Corona688 · April 20, 2017, 5:00pm

I don't see why using a folder makes it inefficient.. What exactly are you trying to avoid?

p1ne · April 20, 2017, 5:16pm

Making, and cd'ing into all those nested directories is inefficient, when I might have all the URL folders in 1 directory.

Corona688 · April 20, 2017, 5:31pm

If you don't want files in folders, why are you downloading recursively?

If you want multiple files, why are you downloading recursively, when you'll have no order over the order they're retrieved?

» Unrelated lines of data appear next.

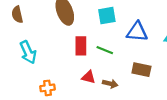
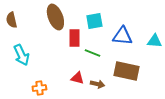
red rectangle: (81, 46) -> (74, 38), moved
brown rectangle: (141, 70) -> (126, 71), size x1.4

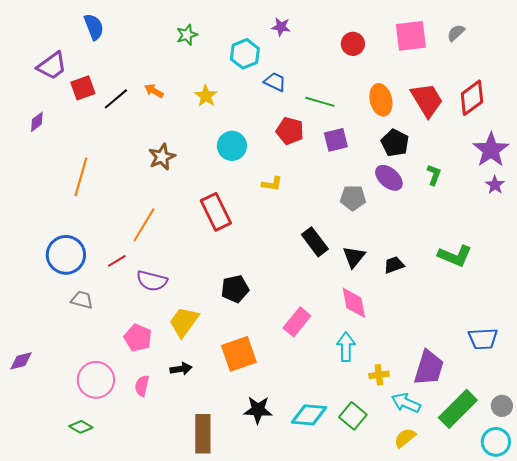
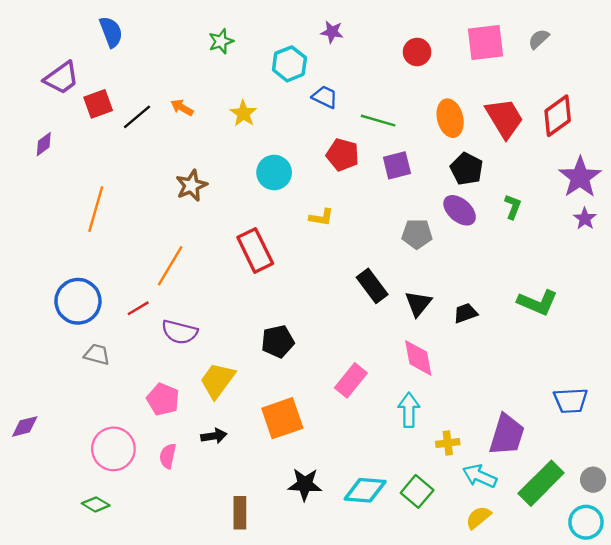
brown rectangle: (203, 434) -> (240, 513), size x0.7

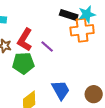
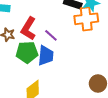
blue trapezoid: (61, 90) -> (46, 56), moved, turned 35

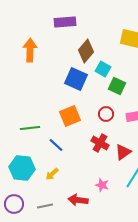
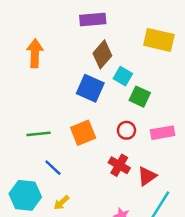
purple rectangle: (65, 22) -> (93, 19), moved
green line: (30, 128) -> (39, 134), moved
blue line: (56, 145) -> (53, 168), moved

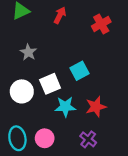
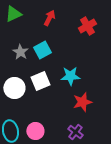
cyan square: (79, 71) -> (42, 50), moved
cyan star: (65, 107) -> (70, 76), moved

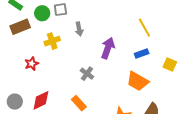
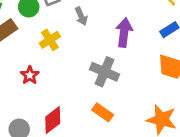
gray cross: (87, 74) -> (105, 72), size x1.5

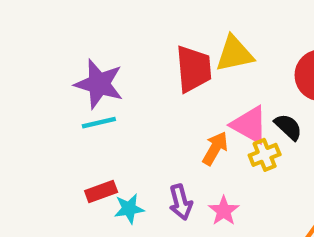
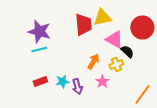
pink triangle: (250, 125) -> (114, 40), moved
cyan star: (129, 209) -> (62, 82), moved
pink star: (224, 211) -> (102, 82), moved

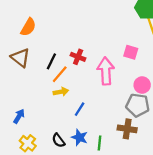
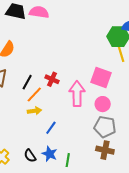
pink square: (131, 52) -> (101, 77), size x1.5
pink circle: (142, 85) -> (103, 104), moved
brown cross: (127, 129) -> (105, 150), moved

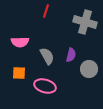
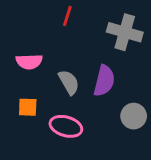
purple semicircle: (71, 55) -> (104, 81), size x1.5
gray circle: (89, 69) -> (134, 116), moved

What exactly are you trying to do, that wget is not doing? What is the grep actually for? What sort of data are you retrieving?

Perhaps explain, from the beginning, what you are actually trying to do? I think we may have taken a wrong turn somewhere.

p1ne · April 20, 2017, 5:50pm

Of course the files will be in folders. I just wanted all the downloaded folders in 1 directory, and that's not gonna happen, given that wget -O can't be piped to grep. wget and grep are working as expected; there's no wrong turn. And thanks for showing me about fifo.